The Government's failure to immediately commit to lowering blood alcohol limits for adult drivers is "just not good enough", say advocacy organisations.

Transport Minister Steven Joyce today released the new Transport Ministry 10-year road safety strategy Safer Journeys.

Mr Joyce said Cabinet had not yet decided about whether or not to reduce the current adult blood alcohol consumption limit from 80mg/100ml (0.08) to 50mg/100ml (0.05).

Australian guidelines said that for women (of average height and weight) 0.05 equated to one standard drink per hour. For men (again of average height and weight), it equated to two standard drinks in the first hour and one standard drink per hour afterwards.

A limit of 0.08 allowed a man to consume six standard drinks within 90 minutes; for a woman it allowed four standard drinks to be consumed.

Most New Zealanders, when asked, Mr Joyce said, agreed the limit should be lower but were split when asked if it should be lowered to 0.05.

Mr Joyce said Cabinet had not yet decided whether to reduce the current adult blood alcohol consumption limit, but that it would be put to Cabinet in April.

Alcohol Healthwatch director Rebecca Williams said she was disappointed Mr Joyce could not make a commitment.

"The evidence is absolutely clear - we will save lives, 14 lives a year - and we could do this now, from April. To leave it to maybe, if and when is just not good enough.

"New Zealand is now really out of step with international best practice. We have witnessed other countries lower their limits, yet we still don't make a commitment to it. It's just a no-brainer."

Enforcing a zero alcohol limit on young people yet condoning a high alcohol limit for adults would be wrong, Ms Williams said.

"Having a zero limit for young people and 80mg for older people sends mixed messages and could potentially undermine other parts of the strategy, when adults aren't required to set a good example. It's dangerous that such different messages are being given to young people."

The decision should be made now and public awareness should follow, she said.

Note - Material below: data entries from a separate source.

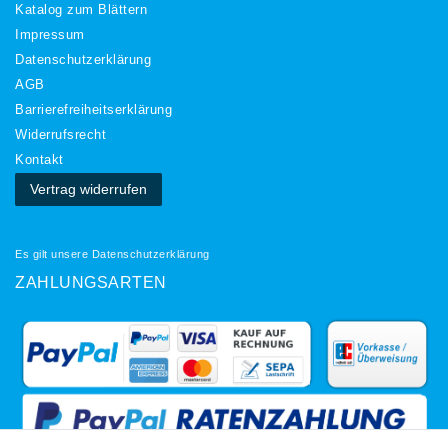
Katalog zum Blättern
Impressum
Daten­schutz­erklärung
AGB
Barrierefreiheitserklärung
Widerrufs­recht
Kontakt
Vertrag widerrufen
Es gilt unsere
Datenschutzerklärung
ZAHLUNGSARTEN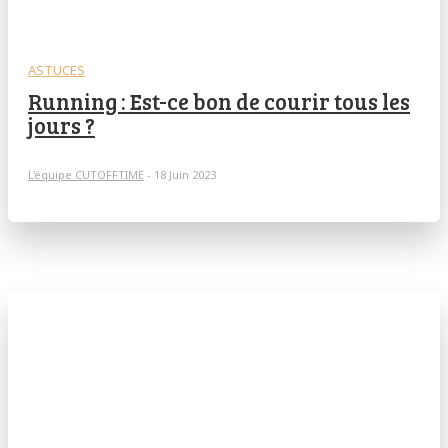
ASTUCES
Running : Est-ce bon de courir tous les
jours ?
L'équipe CUTOFFTIME
-
18 Juin 2023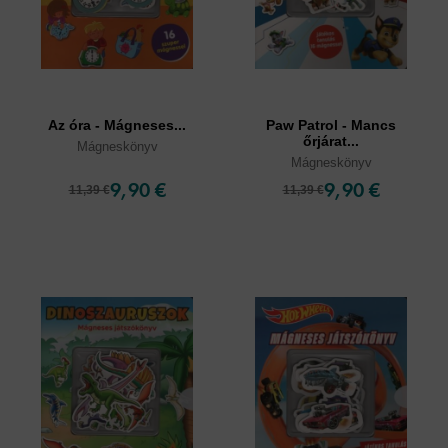
Az óra - Mágneses...
Paw Patrol - Mancs
őrjárat...
Mágneskönyv
Mágneskönyv
9,90 €
9,90 €
11,39 €
11,39 €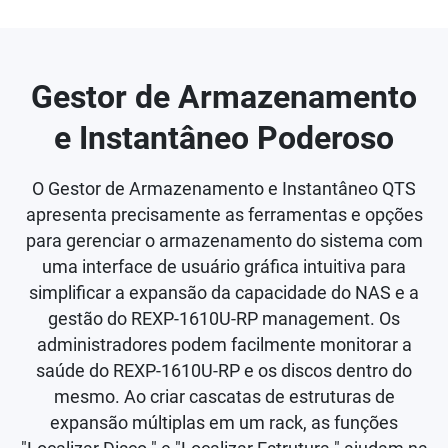
Gestor de Armazenamento
e Instantâneo Poderoso
O Gestor de Armazenamento e Instantâneo QTS
apresenta precisamente as ferramentas e opções
para gerenciar o armazenamento do sistema com
uma interface de usuário gráfica intuitiva para
simplificar a expansão da capacidade do NAS e a
gestão do REXP-1610U-RP management. Os
administradores podem facilmente monitorar a
saúde do REXP-1610U-RP e os discos dentro do
mesmo. Ao criar cascatas de estruturas de
expansão múltiplas em um rack, as funções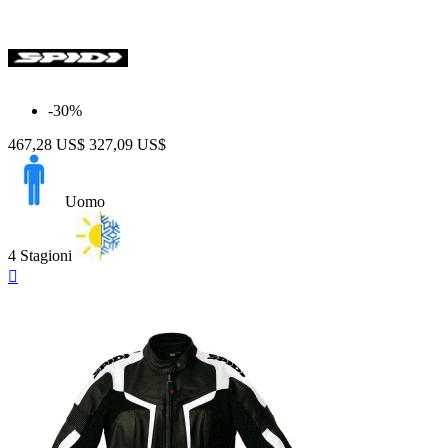
-30%
467,28 US$
327,09 US$
Uomo
4 Stagioni
Anteprima
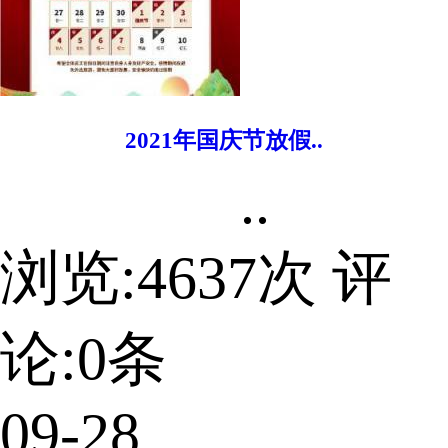
2021年国庆节放假..
..
浏览:
4637
次 评
论:
0
条
09-28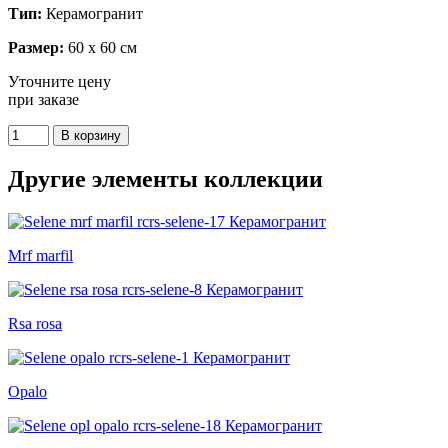
Тип:
Керамогранит
Размер:
60 x 60 см
Уточните цену
при заказе
Другие элементы коллекции
Mrf marfil
Rsa rosa
Opalo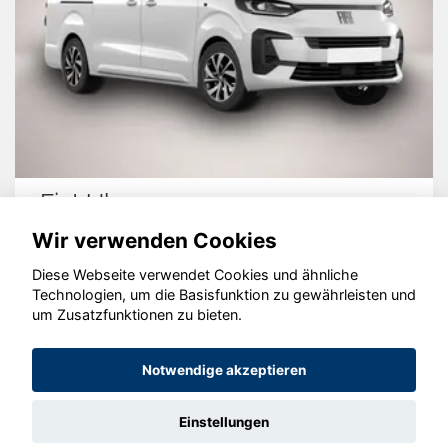
Fiat Ulysse
Wir verwenden Cookies
Diese Webseite verwendet Cookies und ähnliche
Technologien, um die Basisfunktion zu gewährleisten und
© konjunkturmotor.de GmbH 2020 - 2026
um Zusatzfunktionen zu bieten.
Notwendige akzeptieren
Einstellungen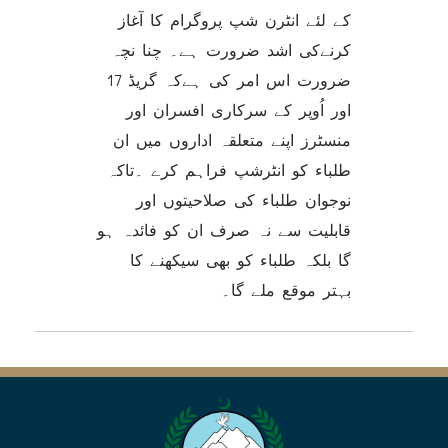
کے لئے انٹرن شپ پروگرام کا آغاز
کرنےکی اشد ضرورت ہے۔ چنا نچہ
ضرورت اس امر کی ہےکہ گریڈ 17
اور اُوپر کے سرکاری افسران اور
منسٹرز اپنے متعلقہ اداروں میں ان
طلباء کو انٹرشپ فراہم کرے ۔تاکہ
نوجوان طلباء کی صلاحیتوں اور
قابلیت سے نہ صرف ان کو فائدہ ہو
گا بلکہ طلباء کو بھی سیکھنے کا
بہتر موقع ملے گا۔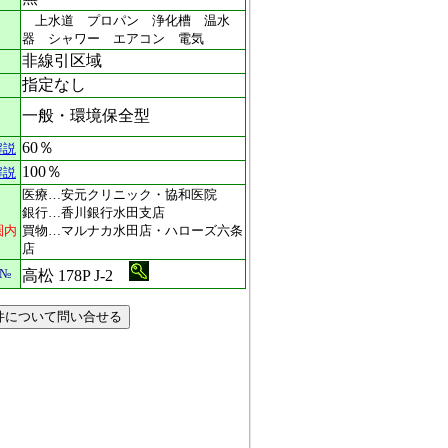
上水道 プロパン 浄化槽 温水
器 シャワー エアコン 電気
非線引区域
指定なし
一般・環境保全型
60％
解説
100％
解説
医療…安元クリニック・協和医院
銀行…香川銀行水田支店
圏内
買物…マルナカ水田店・ハローズ六条
店
№
高松 178P J-2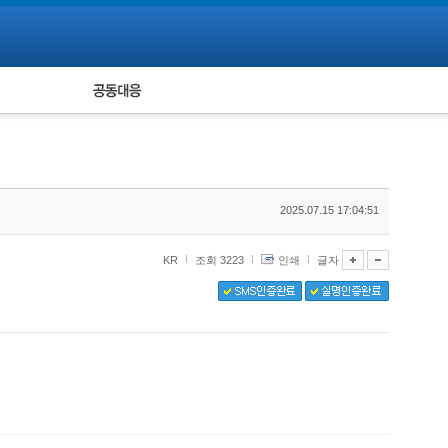
피해자 공동대응
통계
2025.07.15 17:04:51
KR
조회 3223
인쇄
글자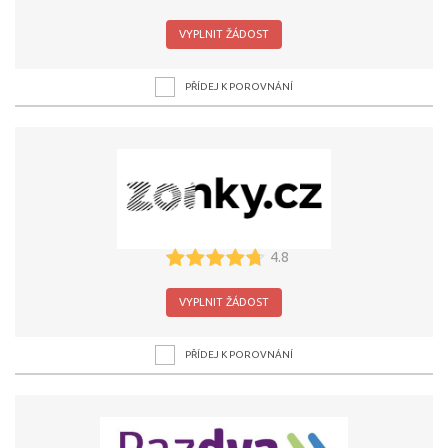
VYPLNIT ŽÁDOST
PŘÍDEJ K POROVNÁNÍ
4.8
VYPLNIT ŽÁDOST
PŘÍDEJ K POROVNÁNÍ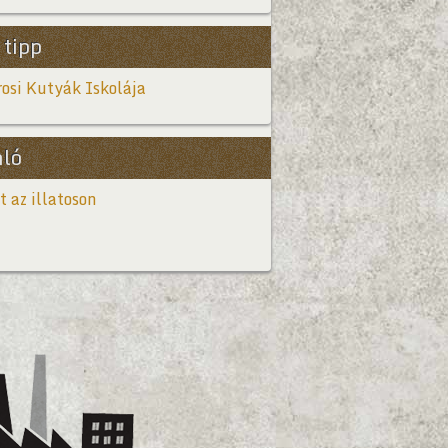
 tipp
osi Kutyák Iskolája
nló
t az illatoson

"Do we have to wait another 10 years? That's 14 times 10 lives lost.

"The decision in this strategy should be to do it and build public support to explain why.

"They should lead off the front foot and do the things they know is going to work."

Alcohol Advisory Council chief executive Gerard Vaughan said his organisation also pressed to have the blood alcohol limit reduced.

"It will have a great benefit to the country in terms of lives saved. You just have to look across the ditch to Australia to see there was a great improvement in road safety once they reduced their BAC [blood alcohol content] levels."